• **WHAT IS BEING ASKED**:
Every entry should be returned unchanged, with the pictures omitted.

• **Document layout analysis data**:
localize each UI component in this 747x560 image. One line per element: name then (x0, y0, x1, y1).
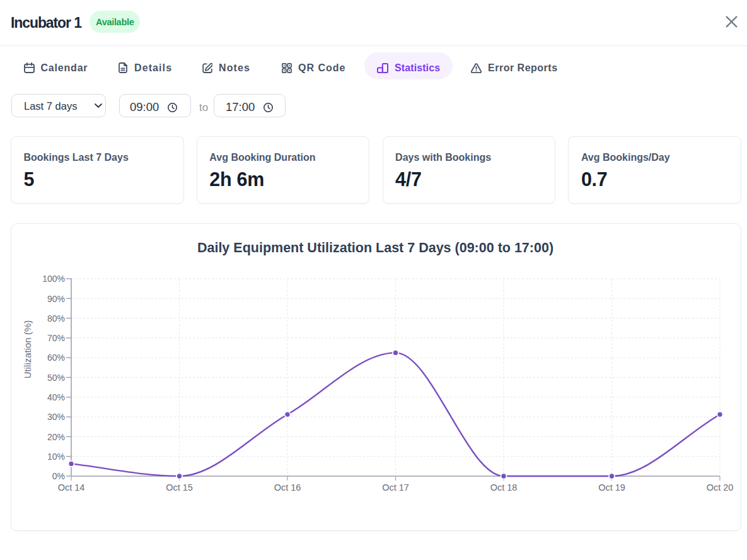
svg-text:Oct 15: Oct 15 (166, 482, 193, 493)
svg-text:0%: 0% (52, 471, 65, 481)
svg-text:10%: 10% (47, 452, 65, 462)
svg-text:80%: 80% (47, 313, 65, 324)
svg-text:90%: 90% (47, 294, 65, 304)
svg-text:Oct 14: Oct 14 (58, 482, 85, 493)
svg-text:Oct 20: Oct 20 (707, 482, 734, 493)
svg-text:20%: 20% (47, 432, 65, 442)
svg-text:Oct 16: Oct 16 (274, 482, 301, 493)
svg-text:Oct 19: Oct 19 (598, 482, 625, 493)
svg-text:Oct 17: Oct 17 (382, 482, 409, 493)
svg-text:30%: 30% (47, 412, 65, 422)
svg-text:50%: 50% (47, 373, 65, 383)
svg-text:Oct 18: Oct 18 (490, 482, 518, 493)
svg-text:40%: 40% (47, 392, 65, 402)
svg-text:60%: 60% (47, 353, 65, 363)
svg-text:100%: 100% (42, 274, 65, 284)
svg-text:Utilization (%): Utilization (%) (22, 320, 33, 379)
svg-text:70%: 70% (47, 333, 65, 343)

• **SOLUTION TO THE PROBLEM**:
localize each UI component in this 747x560 image. One line per element: name then (x0, y0, x1, y1).
svg-text:Oct 15: Oct 15 (166, 482, 193, 493)
svg-text:0%: 0% (52, 471, 65, 481)
svg-text:10%: 10% (47, 452, 65, 462)
svg-text:80%: 80% (47, 313, 65, 324)
svg-text:90%: 90% (47, 294, 65, 304)
svg-text:Oct 14: Oct 14 (58, 482, 85, 493)
svg-text:Oct 20: Oct 20 (707, 482, 734, 493)
svg-text:20%: 20% (47, 432, 65, 442)
svg-text:Oct 16: Oct 16 (274, 482, 301, 493)
svg-text:Oct 19: Oct 19 (598, 482, 625, 493)
svg-text:Oct 17: Oct 17 (382, 482, 409, 493)
svg-text:30%: 30% (47, 412, 65, 422)
svg-text:50%: 50% (47, 373, 65, 383)
svg-text:Oct 18: Oct 18 (490, 482, 518, 493)
svg-text:40%: 40% (47, 392, 65, 402)
svg-text:60%: 60% (47, 353, 65, 363)
svg-text:100%: 100% (42, 274, 65, 284)
svg-text:Utilization (%): Utilization (%) (22, 320, 33, 379)
svg-text:70%: 70% (47, 333, 65, 343)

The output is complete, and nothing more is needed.